Details
-
Bug
-
Status: Resolved
-
Resolution: Incomplete
-
2.6.0
-
None
-
None
-
Operating System: Linux
Platform: PC
-
27807
Description
Platforms tested are AIX and Gentoo Linux.
I have a java parser that implements ContentHandler and uses SAXParser
to create a tab-delimited file of a subset of information in an XML file.
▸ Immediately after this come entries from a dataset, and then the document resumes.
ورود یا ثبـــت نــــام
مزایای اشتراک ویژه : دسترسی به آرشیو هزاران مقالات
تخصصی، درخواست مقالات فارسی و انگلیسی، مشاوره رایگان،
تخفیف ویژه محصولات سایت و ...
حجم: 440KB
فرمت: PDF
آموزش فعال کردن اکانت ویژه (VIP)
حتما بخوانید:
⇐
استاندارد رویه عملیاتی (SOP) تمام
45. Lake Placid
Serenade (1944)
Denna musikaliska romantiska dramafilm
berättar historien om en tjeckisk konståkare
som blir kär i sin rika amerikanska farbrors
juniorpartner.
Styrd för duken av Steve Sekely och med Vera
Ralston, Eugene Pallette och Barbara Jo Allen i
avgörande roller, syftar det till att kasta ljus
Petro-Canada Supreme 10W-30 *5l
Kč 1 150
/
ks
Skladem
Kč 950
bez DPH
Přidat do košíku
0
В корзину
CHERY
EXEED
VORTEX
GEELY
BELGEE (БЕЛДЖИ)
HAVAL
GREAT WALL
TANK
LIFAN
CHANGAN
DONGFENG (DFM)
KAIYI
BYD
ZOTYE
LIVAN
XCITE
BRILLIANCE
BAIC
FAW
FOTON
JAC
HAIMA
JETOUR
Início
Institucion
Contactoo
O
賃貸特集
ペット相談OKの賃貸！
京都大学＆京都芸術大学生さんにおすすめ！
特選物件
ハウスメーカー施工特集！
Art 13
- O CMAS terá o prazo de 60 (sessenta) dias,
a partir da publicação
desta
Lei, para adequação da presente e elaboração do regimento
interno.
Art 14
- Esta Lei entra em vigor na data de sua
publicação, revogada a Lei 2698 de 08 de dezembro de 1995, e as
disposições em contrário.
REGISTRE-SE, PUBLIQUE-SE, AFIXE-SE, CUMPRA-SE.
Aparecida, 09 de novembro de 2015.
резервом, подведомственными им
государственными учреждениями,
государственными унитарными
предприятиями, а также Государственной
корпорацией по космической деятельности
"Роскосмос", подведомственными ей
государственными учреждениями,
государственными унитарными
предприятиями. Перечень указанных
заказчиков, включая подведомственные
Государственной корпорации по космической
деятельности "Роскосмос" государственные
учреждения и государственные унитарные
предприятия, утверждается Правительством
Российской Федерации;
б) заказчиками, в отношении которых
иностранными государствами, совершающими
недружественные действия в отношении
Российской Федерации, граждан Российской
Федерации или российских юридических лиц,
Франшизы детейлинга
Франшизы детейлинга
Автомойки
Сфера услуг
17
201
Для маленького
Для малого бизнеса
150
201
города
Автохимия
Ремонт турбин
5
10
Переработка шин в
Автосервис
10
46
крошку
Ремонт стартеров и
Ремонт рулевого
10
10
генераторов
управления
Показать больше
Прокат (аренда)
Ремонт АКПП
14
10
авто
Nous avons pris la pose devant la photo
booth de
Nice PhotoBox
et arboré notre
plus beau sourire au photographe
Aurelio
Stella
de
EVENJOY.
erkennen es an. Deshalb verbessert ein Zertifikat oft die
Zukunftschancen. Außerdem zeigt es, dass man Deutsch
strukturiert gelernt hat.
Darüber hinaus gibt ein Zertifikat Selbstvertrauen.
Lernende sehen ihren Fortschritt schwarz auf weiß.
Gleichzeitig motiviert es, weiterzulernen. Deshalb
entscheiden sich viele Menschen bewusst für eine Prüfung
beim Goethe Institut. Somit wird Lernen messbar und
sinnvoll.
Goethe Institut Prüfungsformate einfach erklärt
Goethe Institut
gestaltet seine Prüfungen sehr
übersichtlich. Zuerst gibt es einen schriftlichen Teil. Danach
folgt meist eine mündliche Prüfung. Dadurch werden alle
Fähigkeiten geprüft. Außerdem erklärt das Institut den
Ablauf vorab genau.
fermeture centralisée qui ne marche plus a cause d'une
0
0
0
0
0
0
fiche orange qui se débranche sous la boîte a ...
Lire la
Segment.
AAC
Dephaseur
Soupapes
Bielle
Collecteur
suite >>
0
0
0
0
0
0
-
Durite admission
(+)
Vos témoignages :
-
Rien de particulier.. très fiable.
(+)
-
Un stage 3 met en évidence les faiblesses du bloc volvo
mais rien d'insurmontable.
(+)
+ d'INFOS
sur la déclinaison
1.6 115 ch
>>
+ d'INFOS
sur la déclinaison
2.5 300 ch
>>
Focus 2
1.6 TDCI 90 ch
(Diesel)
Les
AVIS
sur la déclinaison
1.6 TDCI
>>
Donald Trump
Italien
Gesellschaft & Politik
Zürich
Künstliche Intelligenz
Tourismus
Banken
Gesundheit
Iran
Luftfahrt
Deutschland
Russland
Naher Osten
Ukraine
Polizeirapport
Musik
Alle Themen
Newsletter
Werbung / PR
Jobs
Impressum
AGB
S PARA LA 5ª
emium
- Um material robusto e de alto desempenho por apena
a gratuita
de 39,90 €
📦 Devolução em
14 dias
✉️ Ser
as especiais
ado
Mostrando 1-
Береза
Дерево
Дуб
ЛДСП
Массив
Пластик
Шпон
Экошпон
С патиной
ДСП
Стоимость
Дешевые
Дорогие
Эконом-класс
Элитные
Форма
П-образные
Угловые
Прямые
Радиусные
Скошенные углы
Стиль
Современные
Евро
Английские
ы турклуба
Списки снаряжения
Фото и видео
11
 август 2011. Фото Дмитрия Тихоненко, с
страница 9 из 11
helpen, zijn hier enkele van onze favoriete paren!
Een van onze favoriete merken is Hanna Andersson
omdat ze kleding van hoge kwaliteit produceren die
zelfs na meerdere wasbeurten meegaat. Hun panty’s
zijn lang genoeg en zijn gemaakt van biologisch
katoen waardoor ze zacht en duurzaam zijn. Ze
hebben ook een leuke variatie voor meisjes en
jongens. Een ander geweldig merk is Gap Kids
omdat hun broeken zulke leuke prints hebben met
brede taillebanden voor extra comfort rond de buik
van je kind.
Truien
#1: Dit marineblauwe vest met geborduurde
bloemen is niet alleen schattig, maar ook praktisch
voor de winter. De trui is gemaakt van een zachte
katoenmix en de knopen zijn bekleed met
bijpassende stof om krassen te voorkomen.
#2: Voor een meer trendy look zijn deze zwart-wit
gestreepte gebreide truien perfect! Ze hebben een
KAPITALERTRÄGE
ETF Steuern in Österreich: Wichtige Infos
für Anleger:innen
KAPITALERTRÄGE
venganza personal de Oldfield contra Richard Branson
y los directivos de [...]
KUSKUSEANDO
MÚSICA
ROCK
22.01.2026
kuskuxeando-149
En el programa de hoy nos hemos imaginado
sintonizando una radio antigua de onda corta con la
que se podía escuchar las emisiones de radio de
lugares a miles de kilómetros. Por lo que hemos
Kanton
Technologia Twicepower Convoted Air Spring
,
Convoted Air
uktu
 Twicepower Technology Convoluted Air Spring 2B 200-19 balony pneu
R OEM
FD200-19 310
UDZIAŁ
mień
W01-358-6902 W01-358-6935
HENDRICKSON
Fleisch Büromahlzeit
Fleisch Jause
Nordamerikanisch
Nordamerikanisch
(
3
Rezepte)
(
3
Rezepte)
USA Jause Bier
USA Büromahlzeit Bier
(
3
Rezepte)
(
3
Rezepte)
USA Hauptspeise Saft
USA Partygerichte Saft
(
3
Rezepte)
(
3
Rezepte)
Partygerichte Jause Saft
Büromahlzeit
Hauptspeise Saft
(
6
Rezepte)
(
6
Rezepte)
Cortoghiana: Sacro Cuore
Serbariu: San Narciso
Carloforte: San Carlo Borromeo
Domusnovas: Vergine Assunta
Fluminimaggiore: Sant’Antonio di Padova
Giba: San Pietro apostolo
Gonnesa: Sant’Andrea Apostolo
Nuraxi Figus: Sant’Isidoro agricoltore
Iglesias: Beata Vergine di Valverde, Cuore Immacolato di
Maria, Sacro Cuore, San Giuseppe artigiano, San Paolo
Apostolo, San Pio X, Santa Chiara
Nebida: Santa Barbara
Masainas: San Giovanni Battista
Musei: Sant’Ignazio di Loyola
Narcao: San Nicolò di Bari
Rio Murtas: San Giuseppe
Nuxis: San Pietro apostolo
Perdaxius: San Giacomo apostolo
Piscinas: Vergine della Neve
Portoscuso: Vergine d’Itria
My problem is that small percentages of the results from this code are being
beheaded, by which I mean the string that's being returned is a subset of what's
actually in the XML, with characters missing from the front of the string.
My original XML file is 566+ MBs. I have managed to pare this down to about
a 4 MB file, but haven't yet found a way to reproduce the problem on a smaller
file.
The following urls link to the xml file and the two java files used to parse the
xml into the tab-delimited output:
227.xml
https://www.slashtmp.iu.edu/public/download.php?FILE=aarenson/7404E5qOli
BindParserInter.java
https://www.slashtmp.iu.edu/public/download.php?FILE=aarenson/26035zBIzer
BindHandlerInter.java
https://www.slashtmp.iu.edu/public/download.php?FILE=aarenson/897296MWT3R
The following should compile the code and parse the xml:
> javac BindParserInter.java
> javac BindHandlerInter.java
> java BindParserInter 227.xml > 227.txt
The 227.xml file has 227 BIND-Interaction elements. The last one has the
following subelement:
<Org-ref_taxname>Mus musculus</Org-ref_taxname>
After producing the tab-delimited file, the error I'm seeing is that the last
line in the tab-delimited file contains only 'ulus' in the 7th field.